At a time when most people his age spend their days gaming and earning brownie points from peers, 14-year-old Krish Samtani has his sights elsewhere. He developed a love for coding, took it a notch further and launched 0Gravity coding club in Bengaluru. 0Gravity, a free coding club that opened to resounding response, aims to impart training in applied computer science to children by experienced volunteers. And now, the teenager is set to bring the club to Chennai as well.

To be launched by host company Saggezza in IIT Madras Research Park, 0Gravity is open to children between the ages of 10 and 15. “We partner with local NGOs and schools to bring in enthusiastic, interested children,” says Samtani, adding, “Our first course is based on using HTML, CSS and JavaScript for Web Design and Programming. Participants will learn how to create scripts, resulting in use of their creativity to make their own websites of their choice. The course lasts three months, and will be followed up by our next course, which is based on Solving Analytical Problems using Python.”

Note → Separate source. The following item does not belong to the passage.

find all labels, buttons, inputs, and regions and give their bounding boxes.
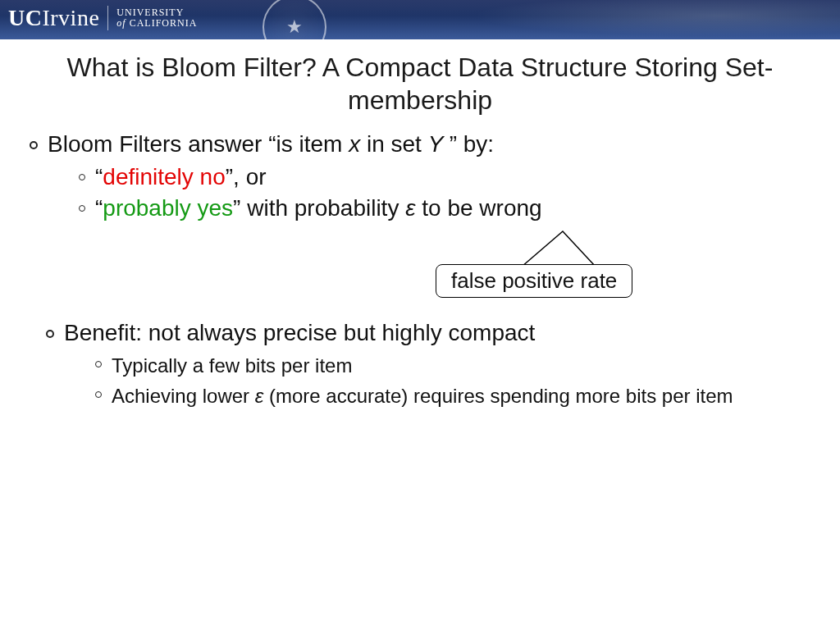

Students receive a completion certificate at the end of the course, which is a project-based programme. “As the name ‘0Gravity’ suggests, the possibilities that these courses open are endless. We hope the course will not only provide children with this essential skill which will be necessary in the future, but also leave them with a spark which will inspire them to take up computer science in the future,” he says.

For Samtani, whose father is a coder himself, his love affair with coding began at a young age. “I’ve been attending various classes and courses to do with computer science since I was eight. I would enjoy customising pictures and making movies using Flash and Photoshop. I had no idea where I could use these skills in real life, though. However, when I attended summer camps at NYU Stern in 2015 and Johns Hopkins University in 2016, I got practical exposure to computer science: applying it in making games, and mathematical modelling,” he says.

When he returned to India, he was determined to join a coding club to see how coding could be used in everyday life. “But there were none. It was then that 0Gravity took seed. It took us over six months to plan and launch our first coding club. During this time, we also launched our website — www.0Gravity.org.”